Namun kali ini kami sudah menginap di Rumbia untuk menjemput teman. Karena itu rutenya pun berubah menjadi terbalik, dari Rumbia dipandu warga setempat , Yusmardi menuju ke selatan lewat Seputih Banyak, Purbalingga-Sukadana melaju di Jl Lintas Timur Sumatra -Pakuanaji –Labuhanratu terus berbelok kiri di jalan lebih kecil ke Way Kambas.

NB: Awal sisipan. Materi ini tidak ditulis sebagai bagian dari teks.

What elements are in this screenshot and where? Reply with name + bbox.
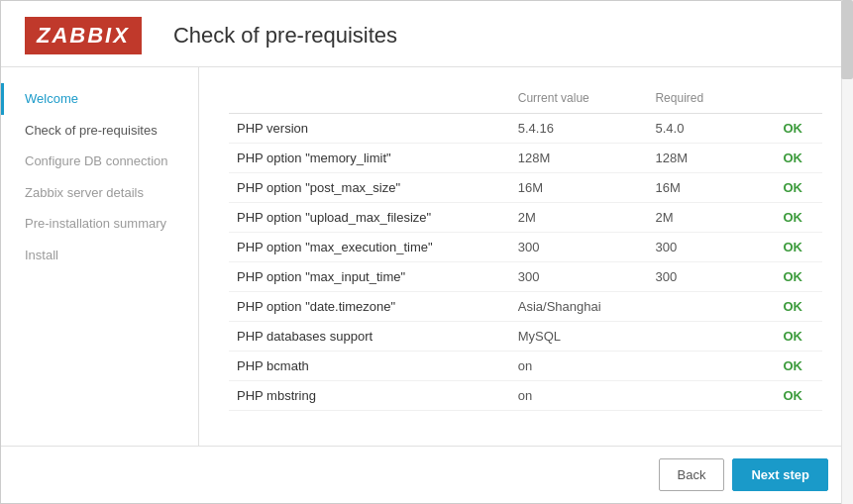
cell-name: PHP option "date.timezone" — [229, 292, 510, 322]
cell-status: OK — [760, 292, 822, 322]
col-header-status — [760, 87, 822, 114]
prereq-table: Current value Required PHP version 5.4.1… — [229, 87, 822, 411]
logo: ZABBIX — [25, 17, 142, 54]
cell-required: 300 — [647, 233, 759, 262]
table-row: PHP option "post_max_size" 16M 16M OK — [229, 173, 822, 203]
cell-required: 128M — [647, 144, 759, 173]
sidebar-item-summary[interactable]: Pre-installation summary — [1, 208, 198, 240]
cell-status: OK — [760, 352, 822, 381]
scrollbar-thumb[interactable] — [841, 67, 852, 79]
cell-status: OK — [760, 381, 822, 411]
sidebar-item-server[interactable]: Zabbix server details — [1, 177, 198, 209]
main-window: ZABBIX Check of pre-requisites Welcome C… — [0, 0, 853, 504]
col-header-name — [229, 87, 510, 114]
sidebar-item-install[interactable]: Install — [1, 240, 198, 271]
cell-required — [647, 292, 759, 322]
cell-required — [647, 381, 759, 411]
cell-required: 16M — [647, 173, 759, 203]
cell-current: 5.4.16 — [510, 114, 648, 144]
cell-current: on — [510, 381, 648, 411]
bottom-bar: Back Next step — [1, 446, 852, 503]
cell-current: MySQL — [510, 322, 648, 352]
cell-current: 300 — [510, 262, 648, 292]
cell-required: 5.4.0 — [647, 114, 759, 144]
cell-required: 2M — [647, 203, 759, 233]
table-row: PHP option "date.timezone" Asia/Shanghai… — [229, 292, 822, 322]
cell-name: PHP mbstring — [229, 381, 510, 411]
table-row: PHP version 5.4.16 5.4.0 OK — [229, 114, 822, 144]
cell-required — [647, 322, 759, 352]
sidebar: Welcome Check of pre-requisites Configur… — [1, 67, 199, 446]
cell-status: OK — [760, 322, 822, 352]
cell-status: OK — [760, 203, 822, 233]
table-row: PHP option "upload_max_filesize" 2M 2M O… — [229, 203, 822, 233]
cell-status: OK — [760, 173, 822, 203]
col-header-required: Required — [647, 87, 759, 114]
table-row: PHP mbstring on OK — [229, 381, 822, 411]
page-title: Check of pre-requisites — [173, 23, 397, 49]
content-area: Current value Required PHP version 5.4.1… — [199, 67, 852, 446]
table-row: PHP option "max_execution_time" 300 300 … — [229, 233, 822, 262]
cell-required — [647, 352, 759, 381]
cell-status: OK — [760, 233, 822, 262]
table-row: PHP option "memory_limit" 128M 128M OK — [229, 144, 822, 173]
cell-current: Asia/Shanghai — [510, 292, 648, 322]
cell-name: PHP option "max_input_time" — [229, 262, 510, 292]
cell-name: PHP version — [229, 114, 510, 144]
cell-status: OK — [760, 262, 822, 292]
cell-status: OK — [760, 114, 822, 144]
next-step-button[interactable]: Next step — [732, 458, 828, 491]
cell-name: PHP option "upload_max_filesize" — [229, 203, 510, 233]
cell-name: PHP option "max_execution_time" — [229, 233, 510, 262]
cell-required: 300 — [647, 262, 759, 292]
back-button[interactable]: Back — [659, 458, 725, 491]
cell-current: 300 — [510, 233, 648, 262]
cell-status: OK — [760, 144, 822, 173]
col-header-current: Current value — [510, 87, 648, 114]
cell-name: PHP option "memory_limit" — [229, 144, 510, 173]
cell-current: on — [510, 352, 648, 381]
cell-name: PHP bcmath — [229, 352, 510, 381]
sidebar-item-db[interactable]: Configure DB connection — [1, 146, 198, 177]
cell-name: PHP option "post_max_size" — [229, 173, 510, 203]
top-bar: ZABBIX Check of pre-requisites — [1, 1, 852, 67]
table-row: PHP option "max_input_time" 300 300 OK — [229, 262, 822, 292]
cell-current: 2M — [510, 203, 648, 233]
main-content: Welcome Check of pre-requisites Configur… — [1, 67, 852, 446]
cell-name: PHP databases support — [229, 322, 510, 352]
cell-current: 16M — [510, 173, 648, 203]
table-row: PHP bcmath on OK — [229, 352, 822, 381]
table-row: PHP databases support MySQL OK — [229, 322, 822, 352]
scrollbar-track[interactable] — [841, 67, 852, 446]
sidebar-item-prereqs[interactable]: Check of pre-requisites — [1, 115, 198, 147]
sidebar-item-welcome[interactable]: Welcome — [1, 83, 198, 115]
cell-current: 128M — [510, 144, 648, 173]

Dari jalan lintas timur untuk mencapai Pos Hijau sekitar 7 km. Di situ kita membayar retribusi masuk ke TNWK sebesar Rp2.500 /orang. Tertulis di atas gapura berhias Mahkota Siger, Taman Nasional Way Kambas, Lampung. Ada tulisan ajakan “Mari Lestarikan Satwa dan Ekosistemn ya”. Selain membayar karcis, kami juga disodori buah pisang oleh pedagang asongan. “Pisang-pisang Pak. Untuk makan gajah,” ujar ibu-ibu gemuk sambil menenteng beberapa sisir pisang yang cukup besar dan ranum. Kami pun beli 3 sisir. Setelah dicicipi ternyata manis, maka kita lahap sendiri. Akhirnya kita beli lagi beberapa sisir pisang yang lebih kecil untuk memberi makan gajah.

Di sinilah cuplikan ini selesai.